What Maintenance is Required for Polycrystalline Solar Panels？

It is recommended to wipe accumulated dust with clean water every six months, which can improve power generation efficiency by about 10%. Self-inspection of bracket firmness and module cracks is required annually.

If monitoring shows an abnormal drop in daily power generation exceeding 15%, hot spot failures should be investigated. Adhering to scientific maintenance ensures the stable operation of the power station for over 25 years.

Surface Dust Removal

Choosing the Time

The 3.2 mm ultra-white cloth-patterned tempered glass on the surface of polycrystalline silicon panels is extremely sensitive to thermal stress. When the temperature difference caused by uneven heating on the glass surface exceeds 22 °C, internal stress will quickly soar from 50 MPa, increasing the risk of physical explosion.

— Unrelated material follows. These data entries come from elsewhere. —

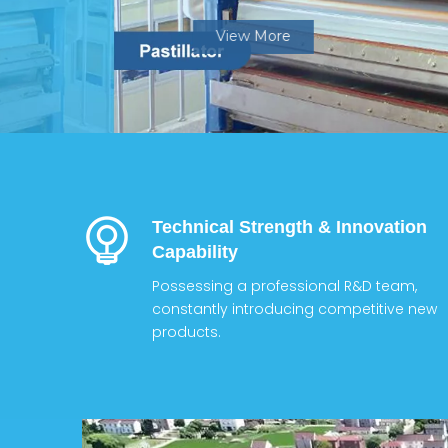
View More
Technical Strength & Innovation
Capability
Possessing a professional R&D team,
constantly introducing competitive new
products.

Between 12:00 and 14:00 at noon in summer, the center temperature of the panels often reaches 65 °C to 75 °C. If normal temperature tap water at 20 °C is used for direct rinsing at this time, the instantaneous strong temperature difference of over 45 °C will cause micro-cracks invisible to the naked eye in the glass.

These micro-cracks will cause the 120 nm thick anti-reflective coating (ARC) to peel off within 18 months, leading to a decrease in light transmittance by 3% to 5% and directly reducing the single-panel output power by more than 15 W.

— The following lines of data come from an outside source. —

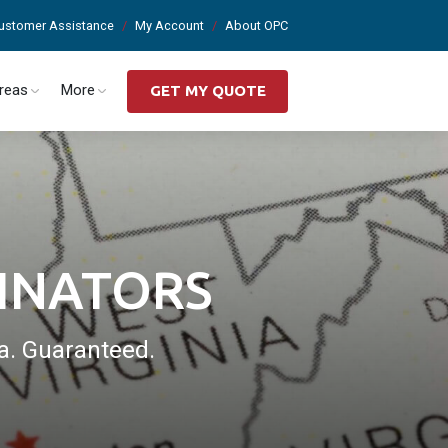
ustomer Assistance
My Account
About OPC
Areas
More
GET MY QUOTE
INATORS
a. Guaranteed.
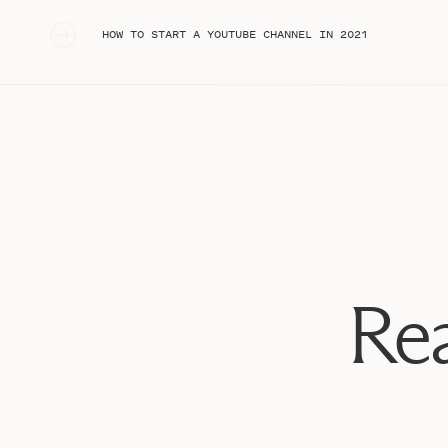
«
HOW TO START A YOUTUBE CHANNEL IN 2021
Rea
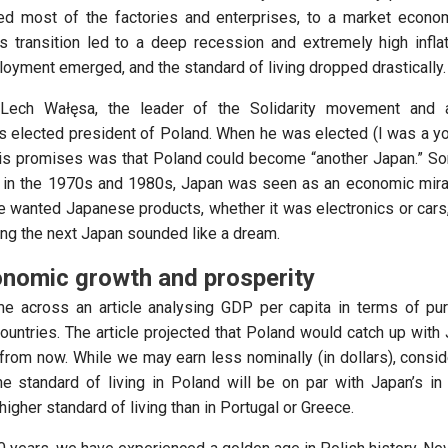
ed most of the factories and enterprises, to a market econom
s transition led to a deep recession and extremely high infla
yment emerged, and the standard of living dropped drastically.
 Lech Wałęsa, the leader of the Solidarity movement and 
s elected president of Poland. When he was elected (I was a y
his promises was that Poland could become “another Japan.” 
 in the 1970s and 1980s, Japan was seen as an economic mirac
e wanted Japanese products, whether it was electronics or cars,
g the next Japan sounded like a dream.
nomic growth and prosperity
me across an article analysing GDP per capita in terms of p
countries. The article projected that Poland would catch up with
 from now. While we may earn less nominally (in dollars), consid
the standard of living in Poland will be on par with Japan’s i
higher standard of living than in Portugal or Greece.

It is suggested to strictly control the cleaning window between 06:00 and 08:30 in the morning or after 18:00 in the afternoon. At these times, the module surface temperature is maintained below 30 °C, and the temperature difference with the cleaning water is less than 10 °C, ensuring packaging reliability for 25 years.

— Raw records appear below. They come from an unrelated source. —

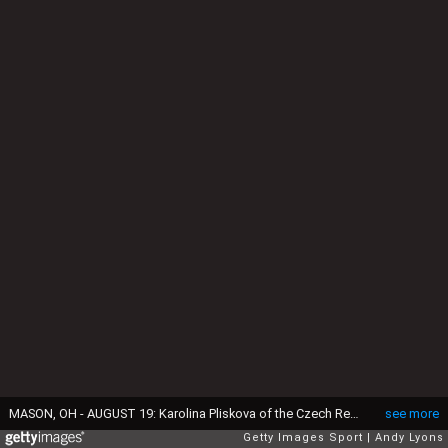
MASON, OH - AUGUST 19: Karolina Pliskova of the Czech Republic celebrates in her quarterfinal win over Svetlana Kuznetsova 6-3, 4-6, 6-2 during day 7 of the Western & Southern Open at the Lindner Family Tennis Center on August 19, 2016 in Mason, Ohio. (Photo by Andy Lyons/Getty Images)
see more
Getty Images Sport
Andy Lyons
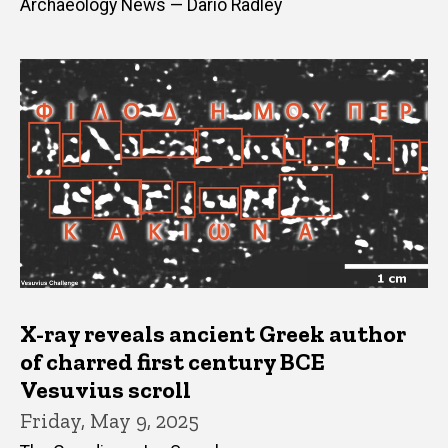
Archaeology News — Dario Radley
X-ray reveals ancient Greek author
of charred first century BCE
Vesuvius scroll
Friday, May 9, 2025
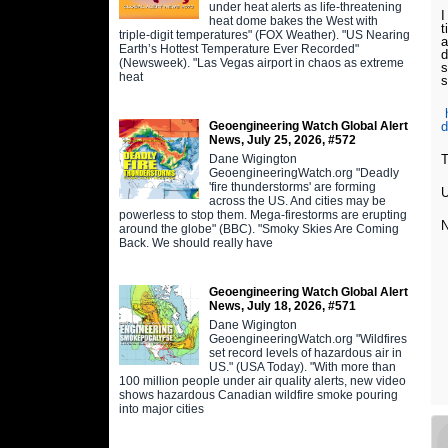
under heat alerts as life-threatening
I
heat dome bakes the West with
t
triple-digit temperatures" (FOX Weather). "US Nearing
a
Earth’s Hottest Temperature Ever Recorded"
d
(Newsweek). "Las Vegas airport in chaos as extreme
s
heat
s
Geoengineering Watch Global Alert
d
News, July 25, 2026, #572
Dane Wigington
T
GeoengineeringWatch.org "Deadly
'fire thunderstorms' are forming
U
across the US. And cities may be
powerless to stop them. Mega-firestorms are erupting
N
around the globe" (BBC). "Smoky Skies Are Coming
Back. We should really have
Geoengineering Watch Global Alert
News, July 18, 2026, #571
Dane Wigington
GeoengineeringWatch.org "Wildfires
set record levels of hazardous air in
US." (USA Today). "With more than
100 million people under air quality alerts, new video
shows hazardous Canadian wildfire smoke pouring
into major cities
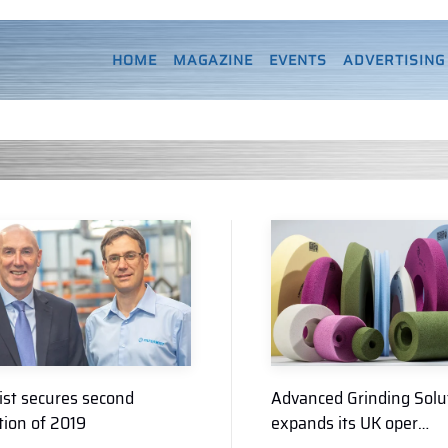
HOME
MAGAZINE
EVENTS
ADVERTISING
ist secures second
Advanced Grinding Solu
tion of 2019
expands its UK oper…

Based on an annual natural attenuation rate of 0.5%, choosing a reasonable cleaning time can keep the system's power generation above 92.5% of the initial rated value even after 10 years.

Water Quality Parameters

The Total Dissolved Solids (TDS) content of the cleaning water is a key indicator of maintenance quality.

When high-hardness groundwater with a TDS value exceeding 250 mg/L is used, a calcium and magnesium scale layer with a thickness of about 0.1 mm will remain on the polycrystalline silicon surface after water evaporation.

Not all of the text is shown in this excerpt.